Будь спок! Шестидесятые и мы - страница 5



В «Облаке» красное солнце – зловещий и одновременно радостный образ пробудившегося сознания. Радостный – потому что Иванов очнулся от автоматизма своего существования, стал жить – чувствовать (пока еще не думать), как живой, подлинный человек. Зловещий – потому что его сочтут безумцем. Да может быть, и не без оснований, слишком уж много сразу ворвалось в его примитивное сознание, и еще неизвестно, сумеет ли оно справиться с этим.

В «Снабсбыте» краснеющее лицо директора и фантастического Снабсбыта, огоньки сигарет – воплощениестрахов героя, от которых ему предстоит избавиться на пути к вочеловечению.

В «Адамчике» вместе с красными лампами в мир едва родившегося для жизни среди людей, доверчивого к миру, постоянно всему удивляющегося человека, клубка нежности и агрессии, – приходит время. Это не внутреннее время души, а время конвейера, пустое и механическое. Время человечности, событийности еще не настало, пока – лишь мертвящий белый циферблат и беспокойные, требовательные лампы. Против такого времени бунтует юный автобиографический герой в рассказе «В пятьдесят втором году». Его злой воспитатель Темп (говорящее имя!) дарит ему карманные часы, но герой отказывается их носить, вешает их на окно в комнате дарителя, а потом роняет и разбивает, вызвав бешенство Темпа. А в «Буднях Логинова» опустошенному, при жизни почти умершему герою снится сон с десятками остановившихся наручных часов, будто бы взывающих к его жалости. Душа пробуждается, но шанс подлинного времени уже упущен.

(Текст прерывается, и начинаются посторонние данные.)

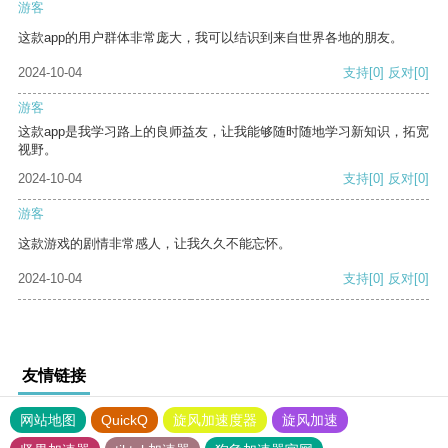
游客
这款app的用户群体非常庞大，我可以结识到来自世界各地的朋友。
2024-10-04
支持
[0]
反对
[0]
游客
这款app是我学习路上的良师益友，让我能够随时随地学习新知识，拓宽
视野。
2024-10-04
支持
[0]
反对
[0]
游客
这款游戏的剧情非常感人，让我久久不能忘怀。
2024-10-04
支持
[0]
反对
[0]
友情链接
网站地图
QuickQ
旋风加速度器
旋风加速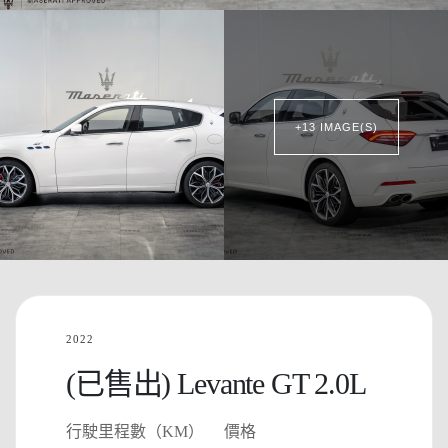
+13 IMAGE(S)
2022
(已售出) Levante GT 2.0L
行駛里程數（KM）
價格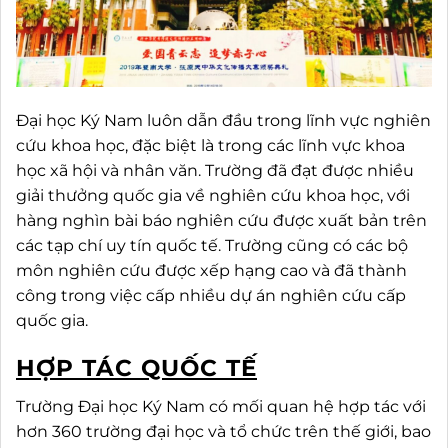
Đại học Ký Nam luôn dẫn đầu trong lĩnh vực nghiên
cứu khoa học, đặc biệt là trong các lĩnh vực khoa
học xã hội và nhân văn. Trường đã đạt được nhiều
giải thưởng quốc gia về nghiên cứu khoa học, với
hàng nghìn bài báo nghiên cứu được xuất bản trên
các tạp chí uy tín quốc tế. Trường cũng có các bộ
môn nghiên cứu được xếp hạng cao và đã thành
công trong việc cấp nhiều dự án nghiên cứu cấp
quốc gia.
HỢP TÁC QUỐC TẾ
Trường Đại học Ký Nam có mối quan hệ hợp tác với
hơn 360 trường đại học và tổ chức trên thế giới, bao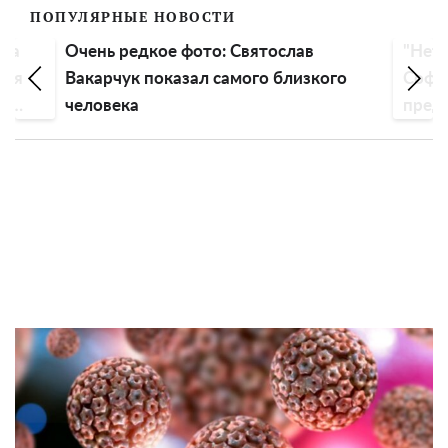
ПОПУЛЯРНЫЕ НОВОСТИ
а
Очень редкое фото: Святослав
"Нет р
ая
Вакарчук показал самого близкого
Софию 
человека
предат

Разрушение всех связей между людьми и изувеченное время («Я вспомнил: «Thetimeisoutofjoint», – распалась связь времен, свихнулось время, время вышло из сустава, оно вывихнуто») – едва ли не главные темы эссе Рида Грачева: «В момент, когда я пишу эти заметки, более, чем когда-либо я чувствую, что наступила полная эмоциональная смерть мира… Безлюбие – вот то состояние, которое мы теперь достигли».

Утрачено сознание. Утрата сознания – и отдельным человеком, и обществом равнозначна остановке времени. Остановилось время, наступило безвременье. То, что в плане индивидуальном проявляется как безлюбие, на уровне общества оказывается безвременьем. Безлюбие и безвременье – вот практические результаты двух третей двадцатого столетия.

(«Реальность человека»)

Кажется, красные всполохи в прозе Рида Грачева – тоже об этом.

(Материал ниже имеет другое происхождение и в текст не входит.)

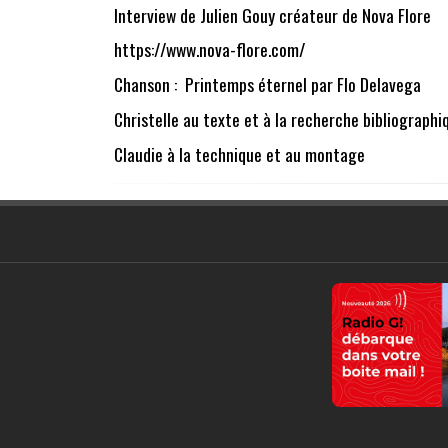
Interview de Julien Gouy créateur de Nova Flore
https://www.nova-flore.com/
Chanson : Printemps éternel par Flo Delavega
Christelle au texte et à la recherche bibliographi
Claudie à la technique et au montage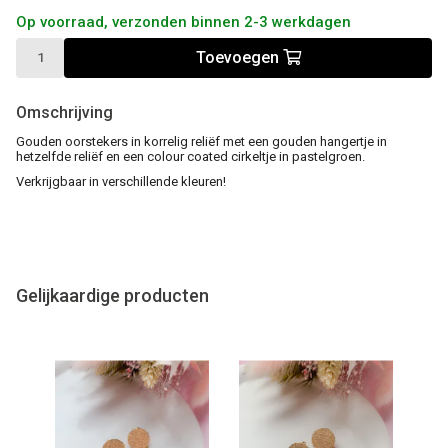
Op voorraad, verzonden binnen 2-3 werkdagen
Toevoegen
Omschrijving
Gouden oorstekers in korrelig reliëf met een gouden hangertje in
hetzelfde reliëf en een colour coated cirkeltje in pastelgroen.
Verkrijgbaar in verschillende kleuren!
Gelijkaardige producten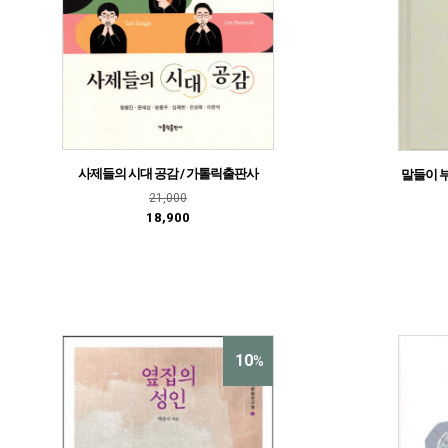
사제들의 시대 공감 / 가톨릭출판사
말들이 부
21,000
18,900
10
%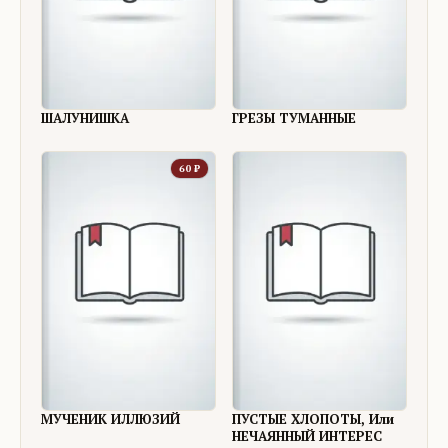
ШАЛУНИШКА
ГРЕЗЫ ТУМАННЫЕ
60
₽
МУЧЕНИК ИЛЛЮЗИЙ
ПУСТЫЕ ХЛОПОТЫ, Или
НЕЧАЯННЫЙ ИНТЕРЕС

Ну и что? Установили параллель между прозой и публицистикой – подумаешь! Но дело в том, что это не параллель. Это нераздельное единство – пусть здесь лишь на одном примере.

Но вот еще один. В эссе «Значащее отсутствие» писатель говорит о тех вещах, которых уже нет (от выбитого зуба до убитого философа), – лишь на памяти о них держится современное общество. Для Рида Грачева сознание «значащего отсутствия»– это совесть. Потеряв ее, точнее, память о ней, человечество погибнет сначала интеллектуально, а потом физически.

Мы убрали последние мишени, и луг стал таким, каким он был сто лет назад.

Луг, на котором пасутся коровы.

Луг, над которым жаворонки поют по утрам.

Луг, под которым буравят землю кроты.

Нам хотелось так думать об этом луге. Но все мы знали, что это не так. Потому что луг пересекали заросшие травой канавы. Раньше здесь было поле. На нем рос ячмень, а по канавам бежала вода. Потом канавы заросли травой, и на поле появились ямы.

…Может быть, от первого взрыва загорелся ячмень. И когда люди бежали по полю, под их ногами горели колосья. Люди падали на горячую землю.